Well, in time—perhaps as the day of our own maturity slowly dawns—we catch up, or we fancy we catch up, on the serious and original thinker. We cease to opine that she has been taking drugs; we cease to compare her efforts with those of our own sons and daughters at school, to their great advantage. We eagerly buy her Penguin book. We study her development. We bring as comprehensive a collection of her work together as we can. We are anxious to consider the composition and balance, the grand strategy, of her pictures, the subtlety of her painter's tactics. We read with joy that a knowledgeable critic in the old world considers her to have been one of the greatest colourists who ever lived. I leave the verification of this, I leave the discussion of all this, to you as you look at these pictures and try your own minds on them. My task is not one of exegesis, of detailed criticism.

I shall say only one thing more. You may have observed that I have preferred to talk, when possible, not about art and the artist, but about thought and the thinker. This is partly because I cannot see Frances Hodgkins merely as an isolated phenomenon, a sort of romantic velveteen jacket slashing away in a fine frenzy of regardless genius.

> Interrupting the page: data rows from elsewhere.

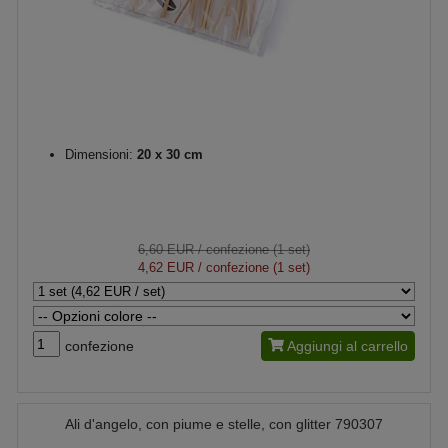
Dimensioni:
20 x 30 cm
6,60 EUR
/ confezione (1 set)
4,62 EUR
/ confezione (1 set)
confezione
Aggiungi al carrello
Ali d'angelo, con piume e stelle, con glitter 790307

She is to me a symbolic as well as a vividly real and individual figure. And though her most beautiful pictures, I think, have a lyrical air about them, a luminosity and grace, a sort of spontaneous joy, I know that this is the flower, and the root goes deep down. No one who has studied her, beneath the topmost surface, no one who has read half a dozen of the letters of her middle or her late age, can doubt that this is so. Her whole life was a struggle with thought, a struggle to find first principles, and to make clear and logical deductions from them in her own instinctive medium. She reminds me of a greater than she, of Cezanne, in his ceaseless struggle to do what he called ‘realize’—not to produce a literal copy of the object, which any competent workman can do, but to put visibly and lucidly on canvas the idea, the vision, that was in him. So she, too, wrestled with angels, not on one night, but year after year, by night and by day; feeling, sometimes, that her lot was to be cursed. It is not only a Newton who voyages on strange seas of thought, alone. The fundamental thinker is bound to be lonely, whether he thinks in paint, in notes of music, in mathematical abstractions, or in those concepts that will go into words. The greater he is the lonelier. Frances Hodgkins thought in paint. She could not come to terms with the land of her birth. In her isolation she suffered anguish. But she was lonely because she was great.

In the end, I suppose all this is perfectly irrelevant. In the end, we are concerned not with social history nor with a piece of psychological research, but wtih pictures. In the end we, as consumers, have the duty to examine not the artist but the art. The question is one of form and colour. To the pondering of this question you are invited.